### [WORK TO COMPLETE]
Your answer should be the records below, repeated exactly as they stand.

### [SUPPLIED DATA]
'''
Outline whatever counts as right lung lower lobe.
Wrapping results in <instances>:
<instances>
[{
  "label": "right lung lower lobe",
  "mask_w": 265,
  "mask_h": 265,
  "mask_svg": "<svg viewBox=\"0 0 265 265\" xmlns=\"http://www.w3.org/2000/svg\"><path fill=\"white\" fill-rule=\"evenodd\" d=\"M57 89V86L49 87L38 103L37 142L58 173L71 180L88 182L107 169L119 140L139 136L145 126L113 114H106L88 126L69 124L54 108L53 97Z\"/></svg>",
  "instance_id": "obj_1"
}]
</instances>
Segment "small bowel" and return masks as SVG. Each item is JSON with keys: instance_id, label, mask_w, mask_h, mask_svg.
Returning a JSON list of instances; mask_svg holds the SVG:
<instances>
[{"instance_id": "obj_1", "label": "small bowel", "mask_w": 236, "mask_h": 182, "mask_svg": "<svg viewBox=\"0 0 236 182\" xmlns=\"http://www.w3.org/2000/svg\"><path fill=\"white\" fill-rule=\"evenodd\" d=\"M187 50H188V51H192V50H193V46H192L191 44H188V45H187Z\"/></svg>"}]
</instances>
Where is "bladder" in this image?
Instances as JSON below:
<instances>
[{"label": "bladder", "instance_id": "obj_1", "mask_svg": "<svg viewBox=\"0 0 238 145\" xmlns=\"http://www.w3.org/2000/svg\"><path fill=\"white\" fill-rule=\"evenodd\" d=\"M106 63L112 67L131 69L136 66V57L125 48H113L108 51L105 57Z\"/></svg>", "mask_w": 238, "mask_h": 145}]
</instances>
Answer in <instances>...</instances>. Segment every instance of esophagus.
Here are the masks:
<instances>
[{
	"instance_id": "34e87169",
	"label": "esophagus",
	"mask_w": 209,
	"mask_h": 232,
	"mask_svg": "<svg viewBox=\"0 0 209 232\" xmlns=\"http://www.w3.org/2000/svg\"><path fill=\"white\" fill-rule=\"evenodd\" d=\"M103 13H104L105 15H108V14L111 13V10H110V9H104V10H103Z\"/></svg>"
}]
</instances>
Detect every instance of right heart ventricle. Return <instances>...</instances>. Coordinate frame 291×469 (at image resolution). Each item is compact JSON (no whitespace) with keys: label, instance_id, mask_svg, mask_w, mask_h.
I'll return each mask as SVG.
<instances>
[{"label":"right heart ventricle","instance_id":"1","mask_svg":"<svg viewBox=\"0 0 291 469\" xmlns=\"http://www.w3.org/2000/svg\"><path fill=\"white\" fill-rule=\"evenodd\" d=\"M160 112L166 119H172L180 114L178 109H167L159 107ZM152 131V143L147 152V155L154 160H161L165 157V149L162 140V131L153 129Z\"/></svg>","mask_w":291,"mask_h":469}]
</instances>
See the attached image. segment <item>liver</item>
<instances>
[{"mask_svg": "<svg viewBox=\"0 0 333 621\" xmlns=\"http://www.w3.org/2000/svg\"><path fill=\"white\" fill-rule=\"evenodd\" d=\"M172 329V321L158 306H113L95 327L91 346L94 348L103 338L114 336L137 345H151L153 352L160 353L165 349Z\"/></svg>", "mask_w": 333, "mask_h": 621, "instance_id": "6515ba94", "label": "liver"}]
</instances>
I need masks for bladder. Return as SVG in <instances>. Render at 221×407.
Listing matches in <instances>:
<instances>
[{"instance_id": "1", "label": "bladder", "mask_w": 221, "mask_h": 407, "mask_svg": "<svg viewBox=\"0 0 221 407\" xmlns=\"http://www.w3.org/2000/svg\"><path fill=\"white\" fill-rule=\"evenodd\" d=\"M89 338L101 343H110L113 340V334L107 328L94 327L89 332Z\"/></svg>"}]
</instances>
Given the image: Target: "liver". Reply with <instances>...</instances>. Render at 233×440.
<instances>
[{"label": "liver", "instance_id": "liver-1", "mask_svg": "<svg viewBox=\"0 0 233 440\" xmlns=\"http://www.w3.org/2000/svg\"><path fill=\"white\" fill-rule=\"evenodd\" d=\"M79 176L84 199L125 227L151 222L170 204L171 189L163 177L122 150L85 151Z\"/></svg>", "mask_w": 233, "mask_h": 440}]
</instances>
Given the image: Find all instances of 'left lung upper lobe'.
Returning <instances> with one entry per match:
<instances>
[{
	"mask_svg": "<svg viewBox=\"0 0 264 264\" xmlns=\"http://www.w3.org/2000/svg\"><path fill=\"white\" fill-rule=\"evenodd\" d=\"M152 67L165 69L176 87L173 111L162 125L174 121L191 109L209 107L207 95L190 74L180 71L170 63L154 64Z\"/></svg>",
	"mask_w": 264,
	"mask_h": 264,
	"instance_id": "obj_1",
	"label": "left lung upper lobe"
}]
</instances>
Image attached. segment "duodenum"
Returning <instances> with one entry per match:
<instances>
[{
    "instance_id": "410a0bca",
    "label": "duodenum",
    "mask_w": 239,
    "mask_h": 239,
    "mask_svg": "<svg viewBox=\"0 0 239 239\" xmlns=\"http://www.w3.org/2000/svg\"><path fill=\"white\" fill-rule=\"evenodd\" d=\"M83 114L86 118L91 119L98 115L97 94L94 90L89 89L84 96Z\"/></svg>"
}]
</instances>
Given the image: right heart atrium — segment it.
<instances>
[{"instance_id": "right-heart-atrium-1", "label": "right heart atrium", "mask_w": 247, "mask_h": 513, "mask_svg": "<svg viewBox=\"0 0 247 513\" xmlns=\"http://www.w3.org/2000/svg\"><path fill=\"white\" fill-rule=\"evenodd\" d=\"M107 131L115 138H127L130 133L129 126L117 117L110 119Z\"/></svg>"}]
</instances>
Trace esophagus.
'''
### [TASK RESPONSE]
Outline whatever counts as right lung lower lobe.
Wrapping results in <instances>:
<instances>
[{
  "label": "right lung lower lobe",
  "mask_w": 265,
  "mask_h": 265,
  "mask_svg": "<svg viewBox=\"0 0 265 265\" xmlns=\"http://www.w3.org/2000/svg\"><path fill=\"white\" fill-rule=\"evenodd\" d=\"M57 89V86L49 87L38 103L37 142L58 173L71 180L88 182L107 169L119 140L139 136L145 126L113 114H106L88 126L69 124L54 108L53 97Z\"/></svg>",
  "instance_id": "obj_1"
}]
</instances>
Segment "small bowel" and return masks as SVG. Each item is JSON with keys: instance_id, label, mask_w, mask_h, mask_svg.
Returning a JSON list of instances; mask_svg holds the SVG:
<instances>
[{"instance_id": "obj_1", "label": "small bowel", "mask_w": 236, "mask_h": 182, "mask_svg": "<svg viewBox=\"0 0 236 182\" xmlns=\"http://www.w3.org/2000/svg\"><path fill=\"white\" fill-rule=\"evenodd\" d=\"M187 50H188V51H192V50H193V46H192L191 44H188V45H187Z\"/></svg>"}]
</instances>
Where is "bladder" in this image?
Instances as JSON below:
<instances>
[{"label": "bladder", "instance_id": "obj_1", "mask_svg": "<svg viewBox=\"0 0 238 145\" xmlns=\"http://www.w3.org/2000/svg\"><path fill=\"white\" fill-rule=\"evenodd\" d=\"M106 63L112 67L131 69L136 66V57L125 48H113L108 51L105 57Z\"/></svg>", "mask_w": 238, "mask_h": 145}]
</instances>
Answer in <instances>...</instances>. Segment every instance of esophagus.
Here are the masks:
<instances>
[{
	"instance_id": "34e87169",
	"label": "esophagus",
	"mask_w": 209,
	"mask_h": 232,
	"mask_svg": "<svg viewBox=\"0 0 209 232\" xmlns=\"http://www.w3.org/2000/svg\"><path fill=\"white\" fill-rule=\"evenodd\" d=\"M103 13H104L105 15H108V14L111 13V10H110V9H104V10H103Z\"/></svg>"
}]
</instances>
Detect every instance of right heart ventricle. Return <instances>...</instances>. Coordinate frame 291×469 (at image resolution). Each item is compact JSON (no whitespace) with keys: label, instance_id, mask_svg, mask_w, mask_h.
I'll return each mask as SVG.
<instances>
[{"label":"right heart ventricle","instance_id":"1","mask_svg":"<svg viewBox=\"0 0 291 469\" xmlns=\"http://www.w3.org/2000/svg\"><path fill=\"white\" fill-rule=\"evenodd\" d=\"M160 112L166 119H172L180 114L178 109H167L159 107ZM152 131V143L147 152V155L154 160H161L165 157V149L162 140V131L153 129Z\"/></svg>","mask_w":291,"mask_h":469}]
</instances>
See the attached image. segment <item>liver</item>
<instances>
[{"mask_svg": "<svg viewBox=\"0 0 333 621\" xmlns=\"http://www.w3.org/2000/svg\"><path fill=\"white\" fill-rule=\"evenodd\" d=\"M172 329V321L158 306H113L95 327L91 346L94 348L103 338L114 336L137 345H151L153 352L160 353L165 349Z\"/></svg>", "mask_w": 333, "mask_h": 621, "instance_id": "6515ba94", "label": "liver"}]
</instances>
I need masks for bladder. Return as SVG in <instances>. Render at 221×407.
Listing matches in <instances>:
<instances>
[{"instance_id": "1", "label": "bladder", "mask_w": 221, "mask_h": 407, "mask_svg": "<svg viewBox=\"0 0 221 407\" xmlns=\"http://www.w3.org/2000/svg\"><path fill=\"white\" fill-rule=\"evenodd\" d=\"M89 338L101 343H110L113 340V334L107 328L94 327L89 332Z\"/></svg>"}]
</instances>
Given the image: Target: "liver". Reply with <instances>...</instances>. Render at 233×440.
<instances>
[{"label": "liver", "instance_id": "liver-1", "mask_svg": "<svg viewBox=\"0 0 233 440\" xmlns=\"http://www.w3.org/2000/svg\"><path fill=\"white\" fill-rule=\"evenodd\" d=\"M79 176L84 199L125 227L151 222L170 204L171 189L163 177L122 150L85 151Z\"/></svg>", "mask_w": 233, "mask_h": 440}]
</instances>
Given the image: Find all instances of 'left lung upper lobe'.
Returning <instances> with one entry per match:
<instances>
[{
	"mask_svg": "<svg viewBox=\"0 0 264 264\" xmlns=\"http://www.w3.org/2000/svg\"><path fill=\"white\" fill-rule=\"evenodd\" d=\"M152 67L165 69L176 87L173 111L162 125L174 121L191 109L209 107L207 95L190 74L180 71L170 63L154 64Z\"/></svg>",
	"mask_w": 264,
	"mask_h": 264,
	"instance_id": "obj_1",
	"label": "left lung upper lobe"
}]
</instances>
Image attached. segment "duodenum"
Returning <instances> with one entry per match:
<instances>
[{
    "instance_id": "410a0bca",
    "label": "duodenum",
    "mask_w": 239,
    "mask_h": 239,
    "mask_svg": "<svg viewBox=\"0 0 239 239\" xmlns=\"http://www.w3.org/2000/svg\"><path fill=\"white\" fill-rule=\"evenodd\" d=\"M83 114L86 118L91 119L98 115L97 94L94 90L89 89L84 96Z\"/></svg>"
}]
</instances>
Given the image: right heart atrium — segment it.
<instances>
[{"instance_id": "right-heart-atrium-1", "label": "right heart atrium", "mask_w": 247, "mask_h": 513, "mask_svg": "<svg viewBox=\"0 0 247 513\" xmlns=\"http://www.w3.org/2000/svg\"><path fill=\"white\" fill-rule=\"evenodd\" d=\"M107 131L115 138H127L130 133L129 126L117 117L110 119Z\"/></svg>"}]
</instances>
Trace esophagus.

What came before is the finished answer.